→ **Assignment**
Retype the records below from their first line through the line holding "Bedrohung umgehen kann.", including both ends and no pictures.

=== Material provided ===

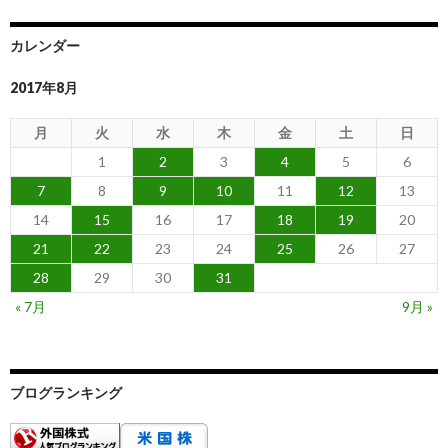
カレンダー
2017年8月
月
火
水
木
金
土
日
1
2
3
4
5
6
7
8
9
10
11
12
13
14
15
16
17
18
19
20
21
22
23
24
25
26
27
28
29
30
31
« 7月
9月 »
ブログランキング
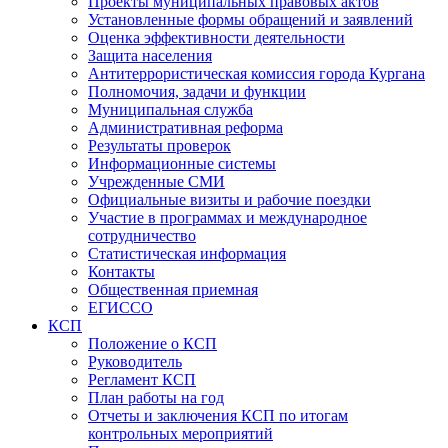
Проекты муниципальных правовых актов
Установленные формы обращений и заявлений
Оценка эффективности деятельности
Защита населения
Антитеррористическая комиссия города Кургана
Полномочия, задачи и функции
Муниципальная служба
Административная реформа
Результаты проверок
Информационные системы
Учрежденные СМИ
Официальные визиты и рабочие поездки
Участие в программах и международное
сотрудничество
Статистическая информация
Контакты
Общественная приемная
ЕГИССО
КСП
Положение о КСП
Руководитель
Регламент КСП
План работы на год
Отчеты и заключения КСП по итогам
контрольных мероприятий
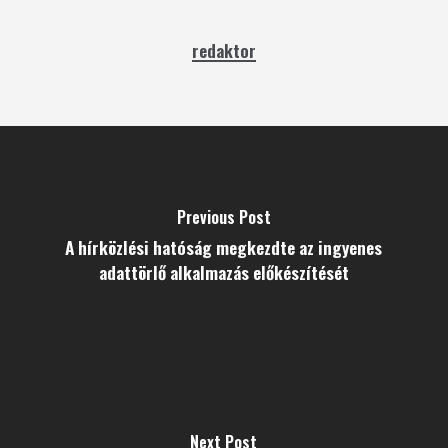
redaktor
Previous Post
A hírközlési hatóság megkezdte az ingyenes
adattörlő alkalmazás előkészítését
Next Post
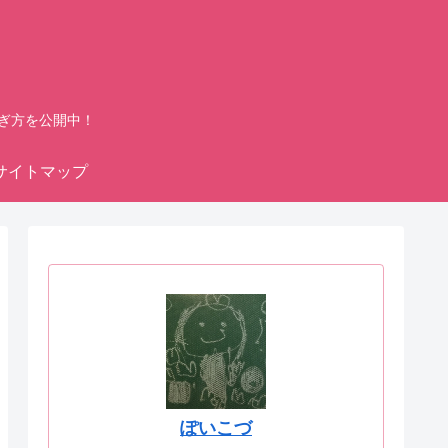
ぎ方を公開中！
サイトマップ
ぽいこづ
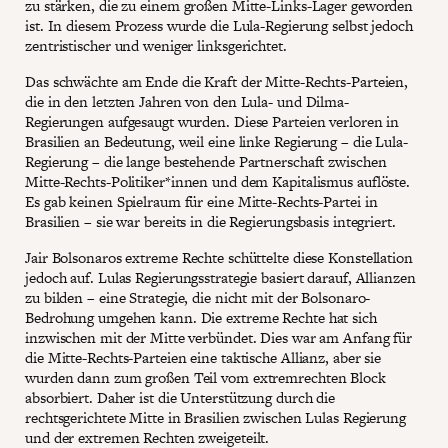
zu stärken, die zu einem großen Mitte-Links-Lager geworden
ist. In diesem Prozess wurde die Lula-Regierung selbst jedoch
zentristischer und weniger linksgerichtet.
Das schwächte am Ende die Kraft der Mitte-Rechts-Parteien,
die in den letzten Jahren von den Lula- und Dilma-
Regierungen aufgesaugt wurden. Diese Parteien verloren in
Brasilien an Bedeutung, weil eine linke Regierung – die Lula-
Regierung – die lange bestehende Partnerschaft zwischen
Mitte-Rechts-Politiker*innen und dem Kapitalismus auflöste.
Es gab keinen Spielraum für eine Mitte-Rechts-Partei in
Brasilien – sie war bereits in die Regierungsbasis integriert.
Jair Bolsonaros extreme Rechte schüttelte diese Konstellation
jedoch auf. Lulas Regierungsstrategie basiert darauf, Allianzen
zu bilden – eine Strategie, die nicht mit der Bolsonaro-
Bedrohung umgehen kann. Die extreme Rechte hat sich
inzwischen mit der Mitte verbündet. Dies war am Anfang für
die Mitte-Rechts-Parteien eine taktische Allianz, aber sie
wurden dann zum großen Teil vom extremrechten Block
absorbiert. Daher ist die Unterstützung durch die
rechtsgerichtete Mitte in Brasilien zwischen Lulas Regierung
und der extremen Rechten zweigeteilt.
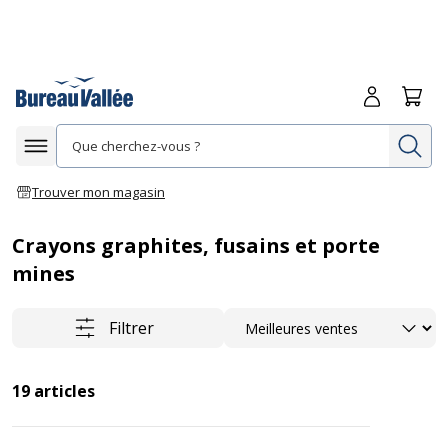
Me connecte
Panie
Re
Afficher la navigation
Trouver mon magasin
Crayons graphites, fusains et porte
mines
Trier
Filtrer
19
articles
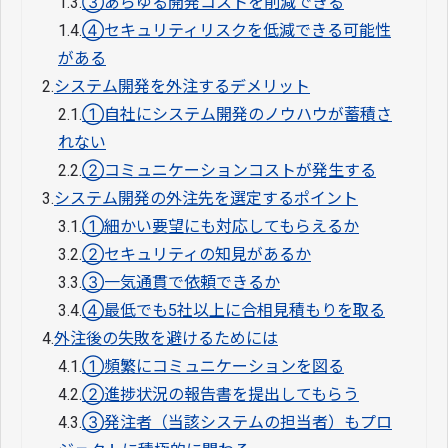
1.3.
③あらゆる開発コストを削減できる
1.4.
④セキュリティリスクを低減できる可能性
がある
2.
システム開発を外注するデメリット
2.1.
①自社にシステム開発のノウハウが蓄積さ
れない
2.2.
②コミュニケーションコストが発生する
3.
システム開発の外注先を選定するポイント
3.1.
①細かい要望にも対応してもらえるか
3.2.
②セキュリティの知見があるか
3.3.
③一気通貫で依頼できるか
3.4.
④最低でも5社以上に合相見積もりを取る
4.
外注後の失敗を避けるためには
4.1.
①頻繁にコミュニケーションを図る
4.2.
②進捗状況の報告書を提出してもらう
4.3.
③発注者（当該システムの担当者）もプロ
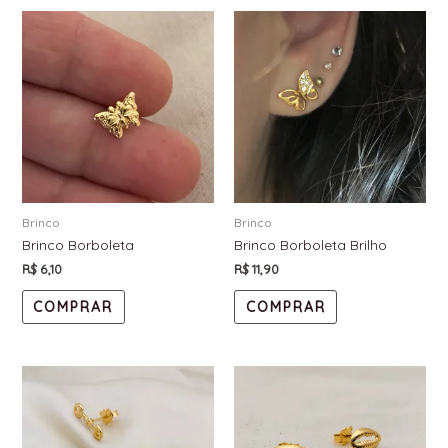
Brinco
Brinco
Brinco Borboleta
Brinco Borboleta Brilho
R$
6,10
R$
11,90
COMPRAR
COMPRAR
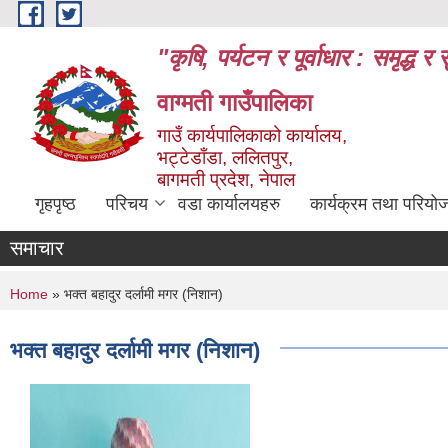
Skip to main content
"कृषि, पर्यटन र पूर्वाधार : समृद्
वाग्मती गाउँपालिका
गाउँ कार्यपालिकाको कार्यालय,
भट्टेडाँडा, ललितपुर,
बागमती प्रदेश, नेपाल
गृहपृष्ठ
परिचय
वडा कार्यालयहरु
कार्यक्रम तथा परियो
समाचार
You are here
Home
» भक्त बहादुर दर्लामी मगर (निशान)
भक्त बहादुर दर्लामी मगर (निशान)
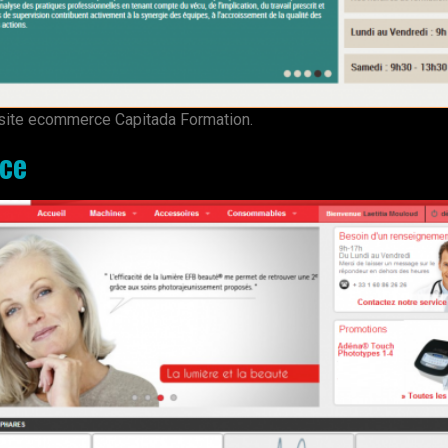
u site ecommerce Capitada Formation.
ce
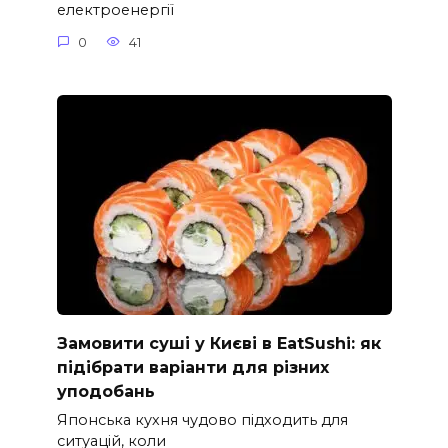
електроенергії
0
41
Замовити суші у Києві в EatSushi: як
підібрати варіанти для різних
уподобань
Японська кухня чудово підходить для
ситуацій, коли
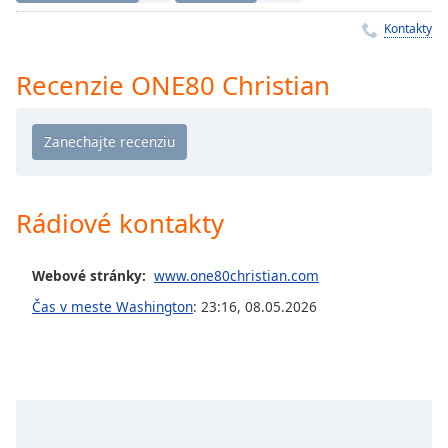
Remaining
Time
-
Kontakty
-:-
Recenzie ONE80 Christian
1x
Playback
Rate
Chapters
Chapters
Rádiové kontakty
Descriptions
Webové stránky:
www.one80christian.com
descriptions
off
,
Čas v meste Washington
:
23:16
,
08.05.2026
selected
Subtitles
subtitles
settings
,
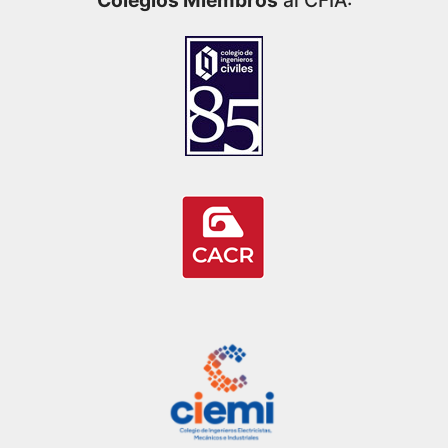
Colegios Miembros
al CFIA:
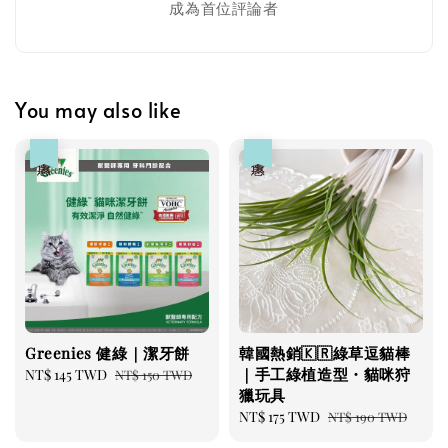
成為首位評論者
You may also like
優惠
優惠
Greenies 健綠｜潔牙餅
韓國熱銷🇰🇷綠草逗貓棒
｜手工綠植造型・貓咪狩
Sale
NT$ 145 TWD
Regular
NT$ 150 TWD
獵玩具
price
price
Sale
NT$ 175 TWD
Regular
NT$ 190 TWD
price
price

===

→ **Answer section**
カレンダー
2017年8月
月
火
水
木
金
土
日
1
2
3
4
5
6
7
8
9
10
11
12
13
14
15
16
17
18
19
20
21
22
23
24
25
26
27
28
29
30
31
« 7月
9月 »
ブログランキング
Проекты муниципальных правовых актов
Установленные формы обращений и заявлений
Оценка эффективности деятельности
Защита населения
Антитеррористическая комиссия города Кургана
Полномочия, задачи и функции
Муниципальная служба
Административная реформа
Результаты проверок
Информационные системы
Учрежденные СМИ
Официальные визиты и рабочие поездки
Участие в программах и международное
сотрудничество
Статистическая информация
Контакты
Общественная приемная
ЕГИССО
КСП
Положение о КСП
Руководитель
Регламент КСП
План работы на год
Отчеты и заключения КСП по итогам
контрольных мероприятий
redaktor
Previous Post
A hírközlési hatóság megkezdte az ingyenes
adattörlő alkalmazás előkészítését
Next Post
ぎ方を公開中！
サイトマップ
ぽいこづ
zu stärken, die zu einem großen Mitte-Links-Lager geworden
ist. In diesem Prozess wurde die Lula-Regierung selbst jedoch
zentristischer und weniger linksgerichtet.
Das schwächte am Ende die Kraft der Mitte-Rechts-Parteien,
die in den letzten Jahren von den Lula- und Dilma-
Regierungen aufgesaugt wurden. Diese Parteien verloren in
Brasilien an Bedeutung, weil eine linke Regierung – die Lula-
Regierung – die lange bestehende Partnerschaft zwischen
Mitte-Rechts-Politiker*innen und dem Kapitalismus auflöste.
Es gab keinen Spielraum für eine Mitte-Rechts-Partei in
Brasilien – sie war bereits in die Regierungsbasis integriert.
Jair Bolsonaros extreme Rechte schüttelte diese Konstellation
jedoch auf. Lulas Regierungsstrategie basiert darauf, Allianzen
zu bilden – eine Strategie, die nicht mit der Bolsonaro-
Bedrohung umgehen kann. Die extreme Rechte hat sich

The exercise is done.